Infopost | 2024.02.15

Cowboy Bebop hyperspace Netflix

My web 1.1 indexer has been chugging away, though not like 24/7 or anything.
Growth

Knight arrow meme web crawler filtering

I mentioned this previously: keeping out the bad web isn't easy. Commercial links are everywhere and even the honest cases need scrutiny, e.g. a tech blog linking to Apache docs or something. This is particularly bad for SEO-minded sites that want to create outbound links for rank.

On the subject of wheat and chaff, to paraphrase:

RobRob Ick, why are there non-blog links in your recommendations?

He's right, of course, I've often described this effort as linking the blogosphere, not the corposphere. Referring back to my original plan:

The bottom right illustrates a hypothetical post with external recommendations that are both indieweb (blue color scheme) and selective normieweb (red color scheme).

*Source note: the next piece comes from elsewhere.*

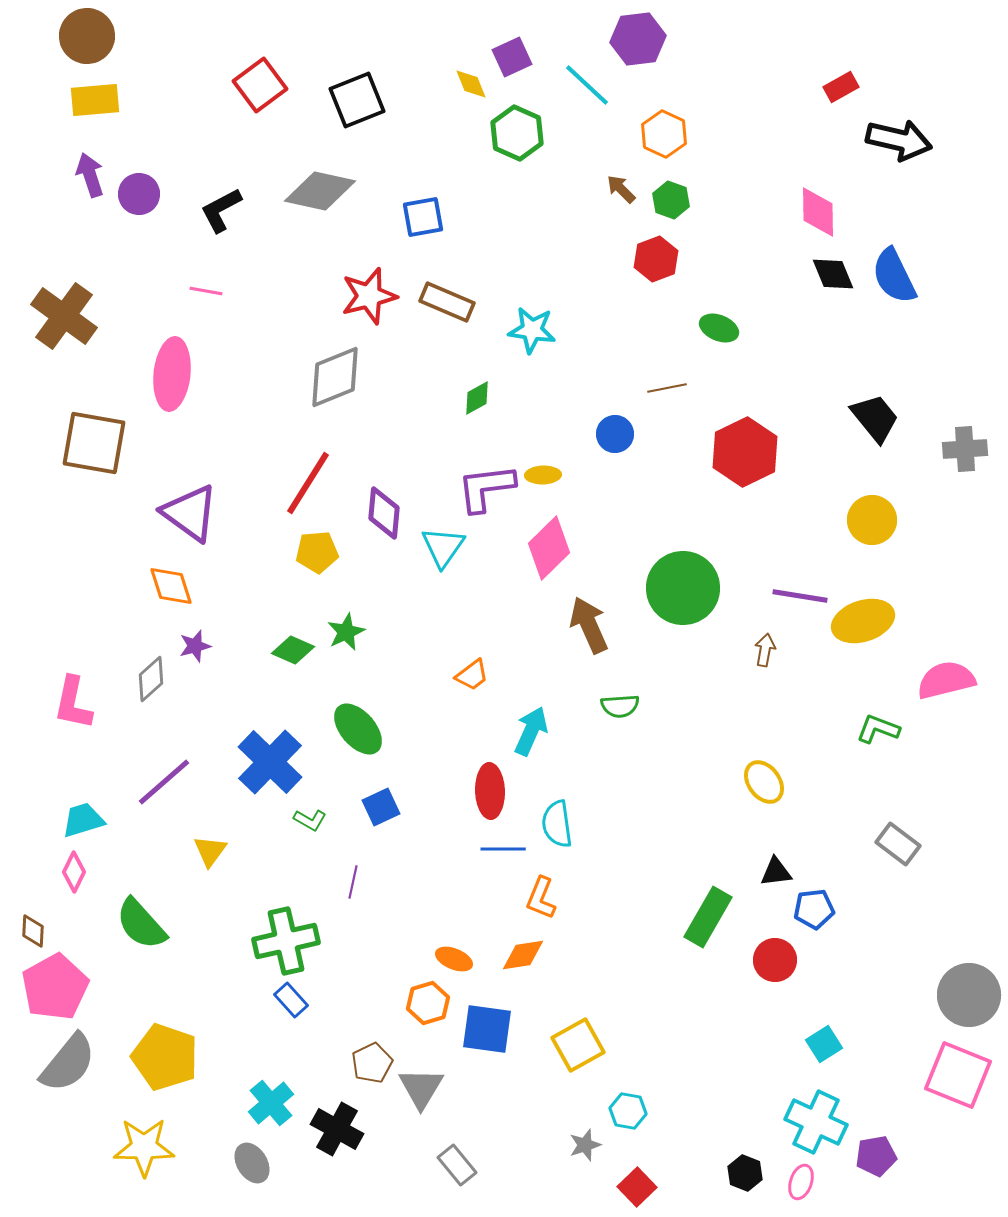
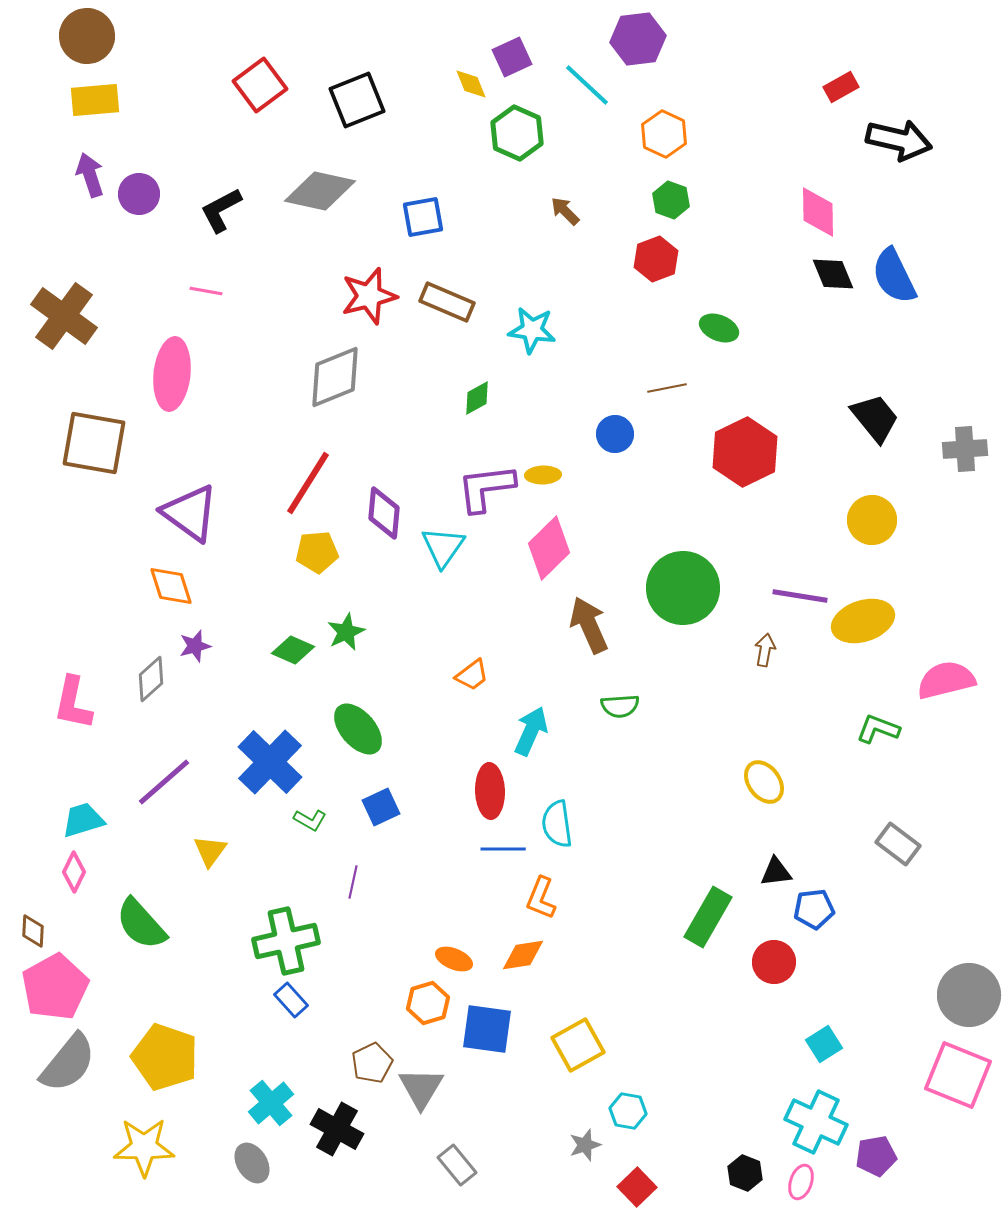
brown arrow at (621, 189): moved 56 px left, 22 px down
red circle at (775, 960): moved 1 px left, 2 px down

In the original design, each recommendation set would offer a handful of personal web links and a separate handful of mainstream links. I wasn't sure how to approach the latter other than: "The Atlantic, not Newsweek", "IGN, not Electronic Arts". I should come back to this quandary once I've fried some bigger fish.
Scaling search

Back when I had an experimental (small) post corpus I could quickly iterate over every indexed page. Searching for recommendations was quick despite the unmodest computational demands of trigram comparison with extra steps. As you might imagine, the post database eventually grew up and search began to take too long. At this point I could have pivoted to a vectorization/clustering approach but felt I could accomplish something similar with my existing trigram method. Recommendations were looking good, so why not stick with it?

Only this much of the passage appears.